LG: The recent cancellation of government price caps on 108 expensive and widely prescribed medicines is expected to result in an escalation in the prices of those medicines. In addition, the substitution of plastics with glass as the packaging material could also result in a rise in the prices of medicines. According to you, what will be the compounded impact on consumers?

BG: The substitution of plastics with glass as the packaging material would result in an increase of packaging cost by at least 20% and this could also result in a rise in the prices of medicines. In regard to the cancellation of government price caps on 108 expensive and widely prescribed medicines, the likely effect would vary as per the different product categories and that would decide the compounded impact on consumers. In addition, as glass is more centralized in geographical locations, this would also lead to increase in over-all SCM costs if PET bottles are replaced by glass bottles.

LG: Considering the widespread criticism for this move by the government, what steps should the plastics industry collectively take to persuade the government to reconsider?

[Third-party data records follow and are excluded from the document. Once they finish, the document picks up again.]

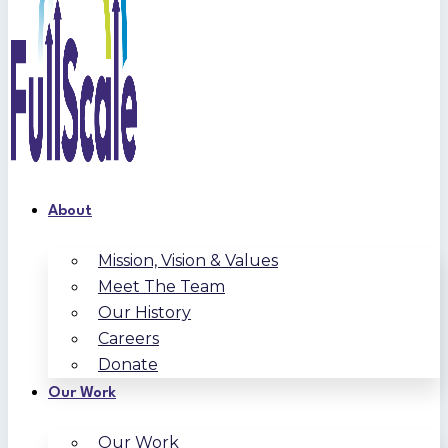
About
Mission, Vision & Values
Meet The Team
Our History
Careers
Donate
Our Work
Our Work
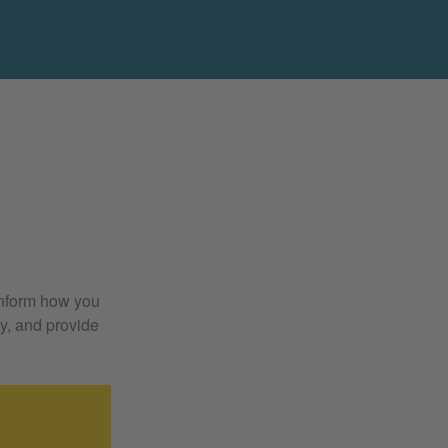
 inform how you
y, and provide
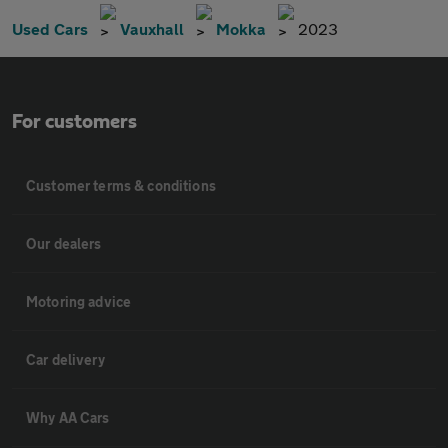
Used Cars
Vauxhall
Mokka
2023
For customers
Customer terms & conditions
Our dealers
Motoring advice
Car delivery
Why AA Cars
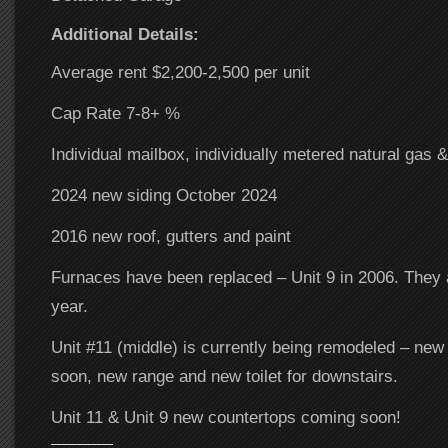
Additional Details:
Average rent $2,200-2,500 per unit
Cap Rate 7-8+ %
Individual mailbox, individually metered natural gas &
2024 new siding October 2024
2016 new roof, gutters and paint
Furnaces have been replaced – Unit 9 in 2006. They 
year.
Unit #11 (middle) is currently being remodeled – new
soon, new range and new toilet for downstairs.
Unit 11 & Unit 9 new countertops coming soon!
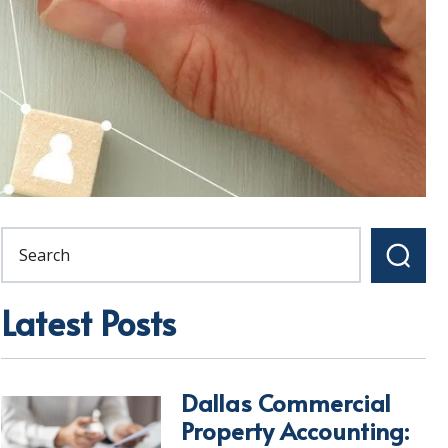
Latest Posts
Dallas Commercial
Property Accounting:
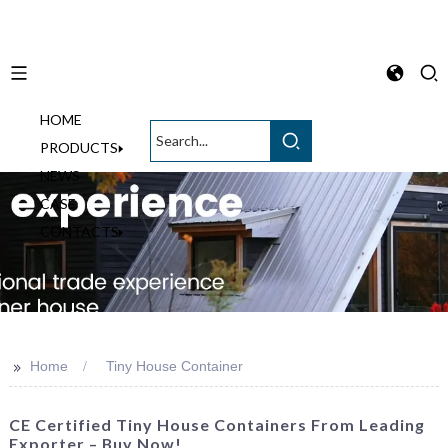
HOME
English
PRODUCTS
NEWS
CASE
CONTACTS
>>
Home
Tiny House Container
CE Certified Tiny House Containers From Leading
Exporter – Buy Now!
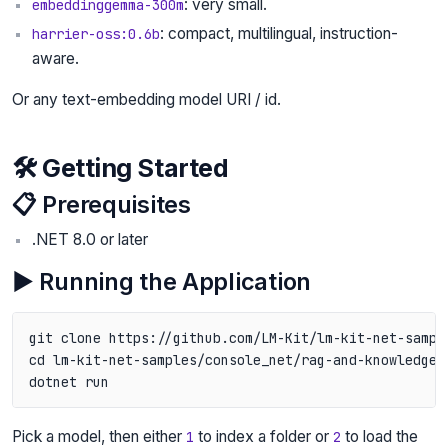
: very small.
embeddinggemma-300m
: compact, multilingual, instruction-
harrier-oss:0.6b
aware.
Or any text-embedding model URI / id.
🛠️ Getting Started
📋 Prerequisites
.NET 8.0 or later
▶️ Running the Application
git clone https://github.com/LM-Kit/lm-kit-net-sample
cd lm-kit-net-samples/console_net/rag-and-knowledge/
Pick a model, then either
to index a folder or
to load the
1
2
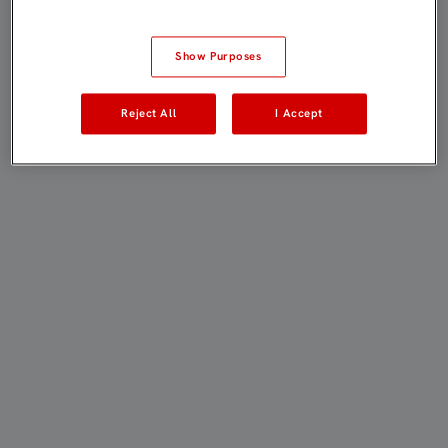
Show Purposes
Reject All
I Accept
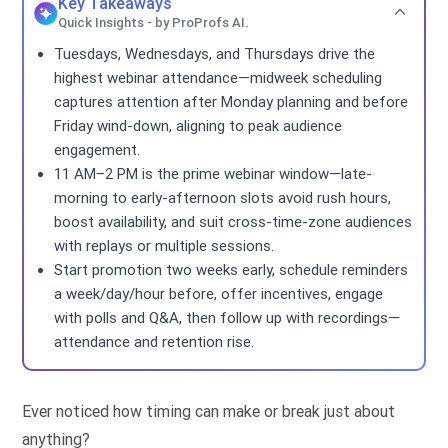
Key Takeaways
Quick Insights - by ProProfs AI.
Tuesdays, Wednesdays, and Thursdays drive the
highest webinar attendance—midweek scheduling
captures attention after Monday planning and before
Friday wind-down, aligning to peak audience
engagement.
11 AM–2 PM is the prime webinar window—late-
morning to early-afternoon slots avoid rush hours,
boost availability, and suit cross-time-zone audiences
with replays or multiple sessions.
Start promotion two weeks early, schedule reminders
a week/day/hour before, offer incentives, engage
with polls and Q&A, then follow up with recordings—
attendance and retention rise.
Ever noticed how timing can make or break just about
anything?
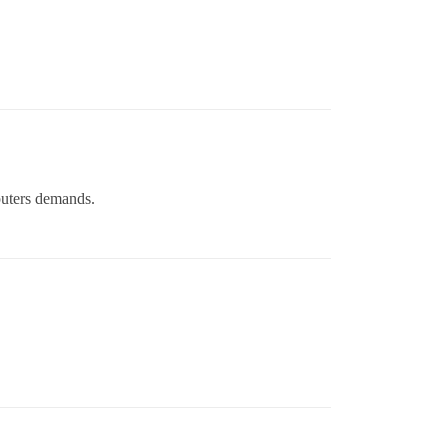
puters demands.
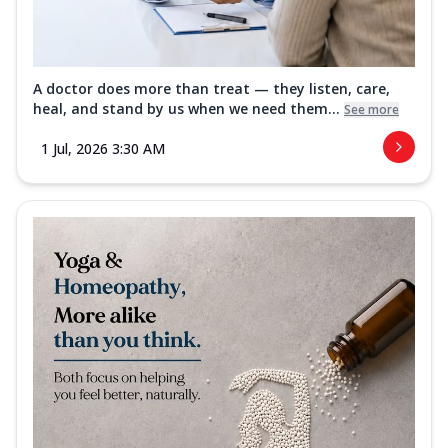
A doctor does more than treat — they listen, care,
heal, and stand by us when we need them...
See more
1 Jul, 2026 3:30 AM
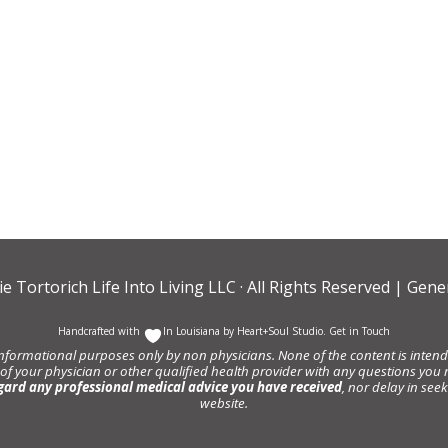
ie Tortorich Life Into Living LLC
· All Rights Reserved |
Gener
Handcrafted with
In Louisiana by
Heart+Soul Studio
.
Get in Touch
informational purposes only by non physicians. None of the content is intende
 of your physician or other qualified health provider with any questions y
gard any professional medical advice you have received
, nor delay in se
website.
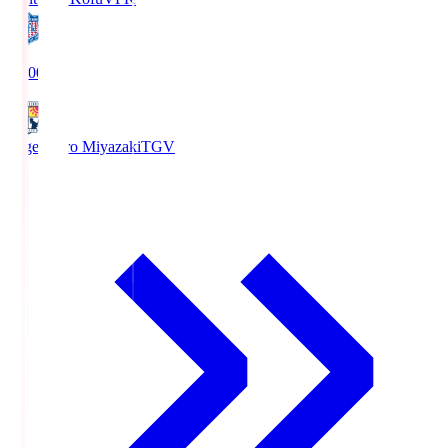
19:00
Tegevajaro Miyazaki
TGV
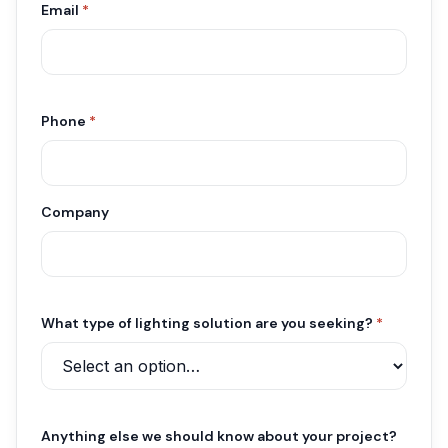
Email
*
Phone
*
Company
What type of lighting solution are you seeking?
*
Anything else we should know about your project?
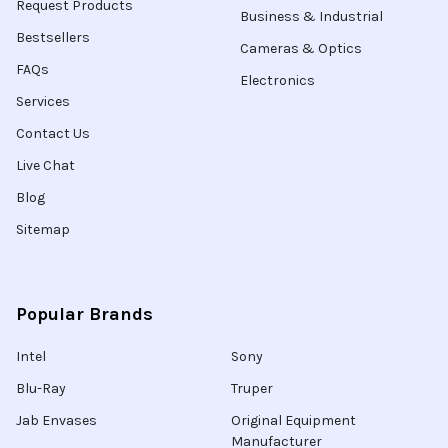
Request Products
Business & Industrial
Bestsellers
Cameras & Optics
FAQs
Electronics
Services
Contact Us
Live Chat
Blog
Sitemap
Popular Brands
Intel
Sony
Blu-Ray
Truper
Jab Envases
Original Equipment
Manufacturer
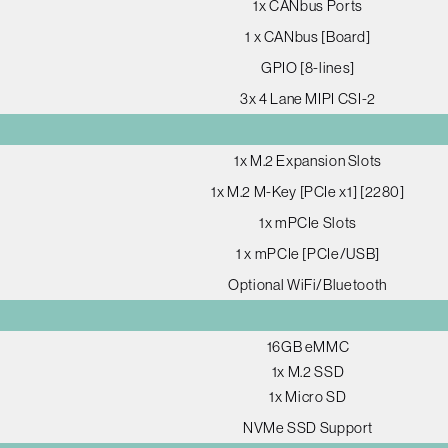
1x CANbus Ports
1 x CANbus [Board]
GPIO [8-lines]
3x 4 Lane MIPI CSI-2
1x M.2 Expansion Slots
1x M.2 M-Key [PCIe x1] [2280]
1x mPCIe Slots
1 x mPCIe [PCIe/USB]
Optional WiFi/Bluetooth
16GB eMMC
1x M.2 SSD
1x Micro SD
NVMe SSD Support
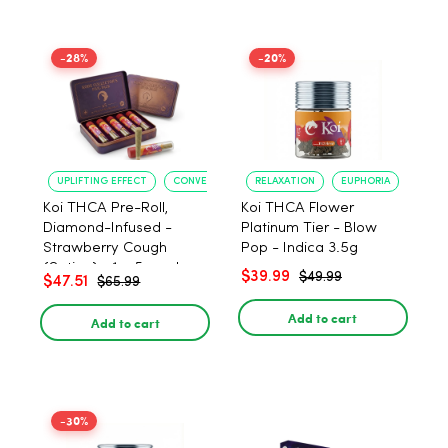
-28%
-20%
UPLIFTING EFFECT
CONVENIENT FORMAT
RELAXATION
EUPHORIA
Koi THCA Pre-Roll,
Koi THCA Flower
Diamond-Infused -
Platinum Tier - Blow
Strawberry Cough
Pop - Indica 3.5g
(Sativa) - 1g, 5-pack
$39.99
$49.99
$47.51
$65.99
Add to cart
Add to cart
-30%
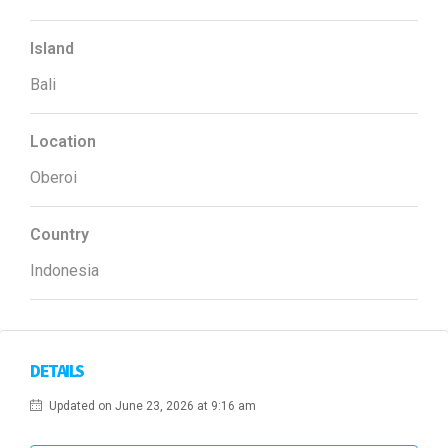
Island
Bali
Location
Oberoi
Country
Indonesia
DETAILS
Updated on June 23, 2026 at 9:16 am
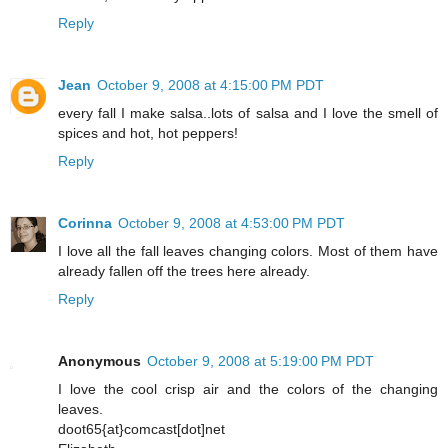
Reply
Jean
October 9, 2008 at 4:15:00 PM PDT
every fall I make salsa..lots of salsa and I love the smell of
spices and hot, hot peppers!
Reply
Corinna
October 9, 2008 at 4:53:00 PM PDT
I love all the fall leaves changing colors. Most of them have
already fallen off the trees here already.
Reply
Anonymous
October 9, 2008 at 5:19:00 PM PDT
I love the cool crisp air and the colors of the changing
leaves.
doot65{at}comcast[dot]net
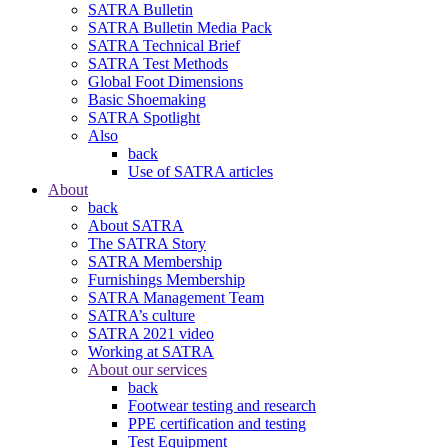
SATRA Bulletin
SATRA Bulletin Media Pack
SATRA Technical Brief
SATRA Test Methods
Global Foot Dimensions
Basic Shoemaking
SATRA Spotlight
Also
back
Use of SATRA articles
About
back
About SATRA
The SATRA Story
SATRA Membership
Furnishings Membership
SATRA Management Team
SATRA’s culture
SATRA 2021 video
Working at SATRA
About our services
back
Footwear testing and research
PPE certification and testing
Test Equipment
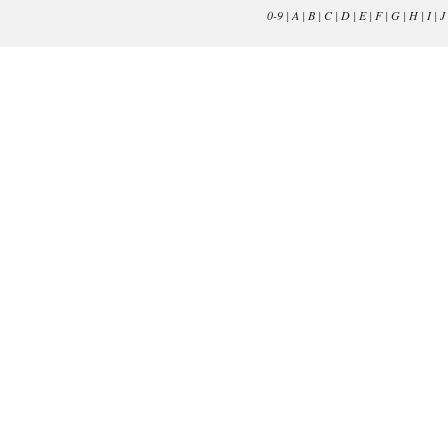
0-9
|
A
|
B
|
C
|
D
|
E
|
F
|
G
|
H
|
I
|
J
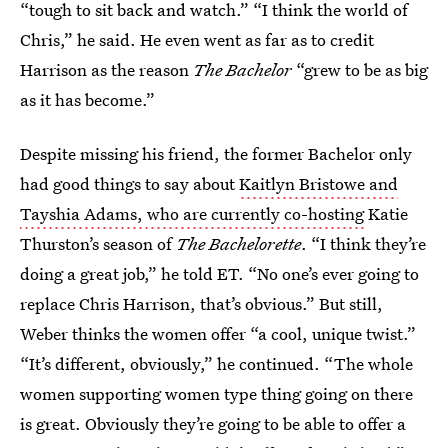
“tough to sit back and watch.” “I think the world of
Chris,” he said. He even went as far as to credit
Harrison as the reason
The Bachelor
“grew to be as big
as it has become.”
Despite missing his friend, the former Bachelor only
had good things to say about
Kaitlyn Bristowe and
Tayshia Adams, who are currently co-hosting
Katie
Thurston’s season of
The Bachelorette
. “I think they’re
doing a great job,” he told ET. “No one’s ever going to
replace Chris Harrison, that’s obvious.” But still,
Weber thinks the women offer “a cool, unique twist.”
“It’s different, obviously,” he continued. “The whole
women supporting women type thing going on there
is great. Obviously they’re going to be able to offer a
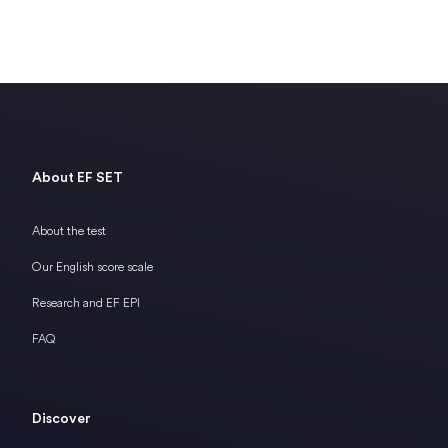
About EF SET
About the test
Our English score scale
Research and EF EPI
FAQ
Discover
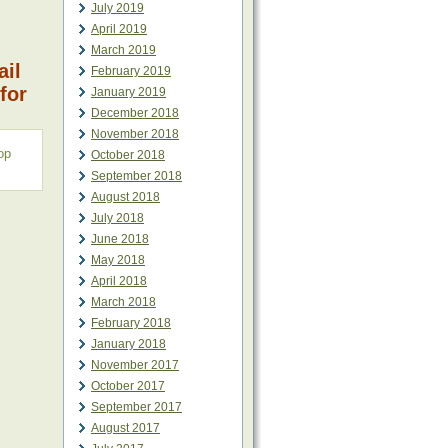
July 2019
April 2019
March 2019
ail
February 2019
for
January 2019
December 2018
November 2018
op
October 2018
September 2018
August 2018
July 2018
June 2018
May 2018
April 2018
March 2018
February 2018
January 2018
November 2017
October 2017
September 2017
August 2017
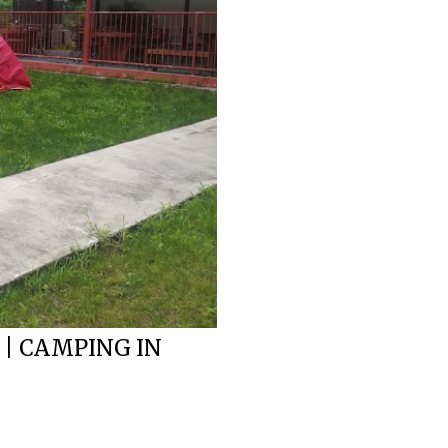
 | CAMPING IN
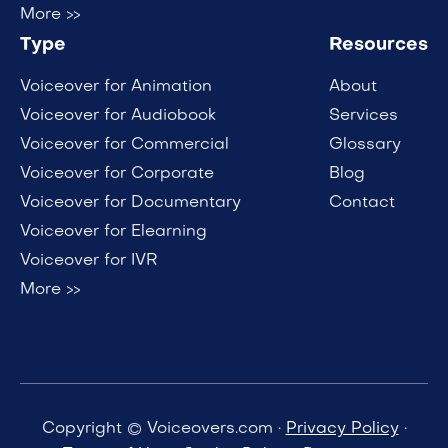
More >>
Type
Resources
Voiceover for Animation
About
Voiceover for Audiobook
Services
Voiceover for Commercial
Glossary
Voiceover for Corporate
Blog
Voiceover for Documentary
Contact
Voiceover for Elearning
Voiceover for IVR
More >>
Copyright © Voiceovers.com ·
Privacy Policy
·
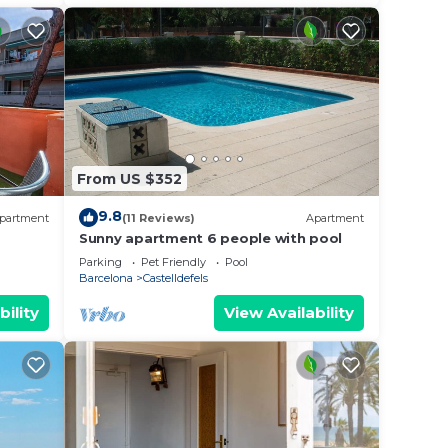
d 20
ther
ople.
From US $352
ying.
9.8
partment
(11 Reviews)
Apartment
ces
Sunny apartment 6 people with pool
s.
Parking
Pet Friendly
Pool
s a
Barcelona
Castelldefels
 Villa
bility
View Availability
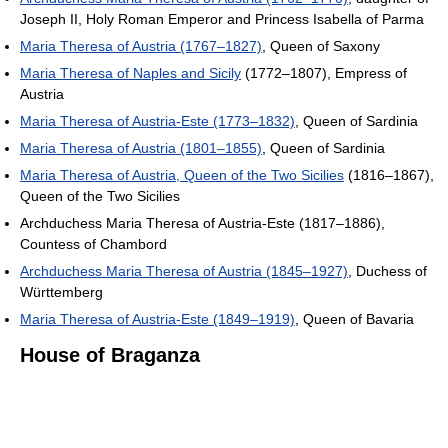
Joseph II, Holy Roman Emperor and Princess Isabella of Parma
Maria Theresa of Austria (1767–1827)
, Queen of Saxony
Maria Theresa of Naples and Sicily
(1772–1807), Empress of
Austria
Maria Theresa of Austria-Este (1773–1832)
, Queen of Sardinia
Maria Theresa of Austria (1801–1855)
, Queen of Sardinia
Maria Theresa of Austria, Queen of the Two Sicilies
(1816–1867),
Queen of the Two Sicilies
Archduchess Maria Theresa of Austria-Este (1817–1886),
Countess of Chambord
Archduchess Maria Theresa of Austria (1845–1927)
, Duchess of
Württemberg
Maria Theresa of Austria-Este (1849–1919)
, Queen of Bavaria
House of Braganza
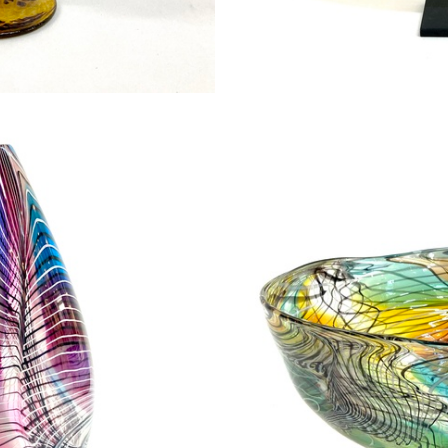
on goblet
Feathe
00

BG: We are already on this job and not only the plastics industry but also the medical fraternity has joined hands to bring in a holistic approach to this issue. Various reputed national level pharma and plastics associations including IDMA (Indian Drug Manufacturers Association), OPPI (Organsiation of Pharmaceutical Producers of India), FOPE (Federation of Pharma Entrepreneurs), AIPMA (All India Plastic Manufactures Association), OPPI (Organisation of Plastic Processors of India), PCMA (PET containers Manufacturers Association) among others, have made representations to DTAB, DGHS, MoH&FW and others from 2013.

In light of the above facts, we would request the Government of India to involve a polymer science expert from a highly reputed institution like UDCT (Mumbai) and IIT (Delhi) to conduct scientific studies on the subject matter of the packaging of pharmaceuticals in PET bottles. The proposed notification should be then kept in abeyance until such scientific study involving subject experts are concluded. In addition, we would suggest the simultaneous identification of an internationally accredited analytical lab with experience in analyzing the chemical contaminant profile originating from the "Plastic Product Interface" (PPI) during the packaging of pharma products.